[Stored items]
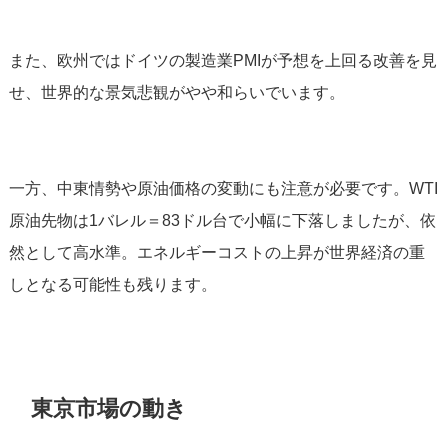
また、欧州ではドイツの製造業PMIが予想を上回る改善を見
せ、世界的な景気悲観がやや和らいでいます。
一方、中東情勢や原油価格の変動にも注意が必要です。WTI
原油先物は1バレル＝83ドル台で小幅に下落しましたが、依
然として高水準。エネルギーコストの上昇が世界経済の重
しとなる可能性も残ります。
東京市場の動き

## The task:
Lines from the one that contains "せ、世界的な景気悲観がやや和らいでいます。" through the final line of the entries must be duplicated exactly, and no other lines.

## Finished exercise:
せ、世界的な景気悲観がやや和らいでいます。
一方、中東情勢や原油価格の変動にも注意が必要です。WTI
原油先物は1バレル＝83ドル台で小幅に下落しましたが、依
然として高水準。エネルギーコストの上昇が世界経済の重
しとなる可能性も残ります。
東京市場の動き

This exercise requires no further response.